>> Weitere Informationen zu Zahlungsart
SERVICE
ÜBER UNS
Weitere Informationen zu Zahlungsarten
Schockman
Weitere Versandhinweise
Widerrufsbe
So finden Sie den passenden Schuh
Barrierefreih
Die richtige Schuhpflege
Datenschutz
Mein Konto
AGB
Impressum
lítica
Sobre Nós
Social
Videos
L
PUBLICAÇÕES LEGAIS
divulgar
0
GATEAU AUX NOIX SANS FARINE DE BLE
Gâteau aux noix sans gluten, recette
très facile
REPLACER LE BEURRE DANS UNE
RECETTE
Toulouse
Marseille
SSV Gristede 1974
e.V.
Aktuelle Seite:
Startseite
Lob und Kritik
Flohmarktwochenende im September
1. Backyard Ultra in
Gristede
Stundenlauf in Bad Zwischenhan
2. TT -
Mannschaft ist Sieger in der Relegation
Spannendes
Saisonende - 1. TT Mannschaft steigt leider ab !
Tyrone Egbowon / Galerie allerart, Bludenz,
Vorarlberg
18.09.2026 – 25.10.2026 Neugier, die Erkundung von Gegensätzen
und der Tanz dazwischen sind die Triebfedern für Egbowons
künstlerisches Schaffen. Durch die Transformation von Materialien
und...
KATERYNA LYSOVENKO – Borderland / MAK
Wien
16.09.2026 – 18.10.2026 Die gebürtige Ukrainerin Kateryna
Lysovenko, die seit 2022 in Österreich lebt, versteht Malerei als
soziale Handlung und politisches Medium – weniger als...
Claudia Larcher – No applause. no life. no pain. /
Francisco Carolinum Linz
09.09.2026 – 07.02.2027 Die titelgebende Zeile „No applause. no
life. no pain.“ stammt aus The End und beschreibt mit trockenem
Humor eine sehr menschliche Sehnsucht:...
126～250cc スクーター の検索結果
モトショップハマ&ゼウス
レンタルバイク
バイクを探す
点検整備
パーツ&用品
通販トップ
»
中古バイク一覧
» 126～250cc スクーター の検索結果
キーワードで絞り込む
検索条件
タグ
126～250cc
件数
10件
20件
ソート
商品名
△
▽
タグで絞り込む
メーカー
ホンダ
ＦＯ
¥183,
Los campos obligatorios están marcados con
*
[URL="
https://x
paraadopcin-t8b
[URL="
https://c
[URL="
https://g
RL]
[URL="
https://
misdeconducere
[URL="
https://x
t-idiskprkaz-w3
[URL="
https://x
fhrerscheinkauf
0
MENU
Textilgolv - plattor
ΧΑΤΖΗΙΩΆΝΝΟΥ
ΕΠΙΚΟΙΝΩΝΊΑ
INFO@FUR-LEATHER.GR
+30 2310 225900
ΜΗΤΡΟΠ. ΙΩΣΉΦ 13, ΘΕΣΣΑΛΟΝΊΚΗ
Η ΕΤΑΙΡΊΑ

::::::

- Task directions -
What the answer should hold is an exact copy of each line from the one containing "モトショップハマ&ゼウス" to the final line of the listing above.

- Answer space -
モトショップハマ&ゼウス
レンタルバイク
バイクを探す
点検整備
パーツ&用品
通販トップ
»
中古バイク一覧
» 126～250cc スクーター の検索結果
キーワードで絞り込む
検索条件
タグ
126～250cc
件数
10件
20件
ソート
商品名
△
▽
タグで絞り込む
メーカー
ホンダ
ＦＯ
¥183,
Los campos obligatorios están marcados con
*
[URL="
https://x
paraadopcin-t8b
[URL="
https://c
[URL="
https://g
RL]
[URL="
https://
misdeconducere
[URL="
https://x
t-idiskprkaz-w3
[URL="
https://x
fhrerscheinkauf
0
MENU
Textilgolv - plattor
ΧΑΤΖΗΙΩΆΝΝΟΥ
ΕΠΙΚΟΙΝΩΝΊΑ
INFO@FUR-LEATHER.GR
+30 2310 225900
ΜΗΤΡΟΠ. ΙΩΣΉΦ 13, ΘΕΣΣΑΛΟΝΊΚΗ
Η ΕΤΑΙΡΊΑ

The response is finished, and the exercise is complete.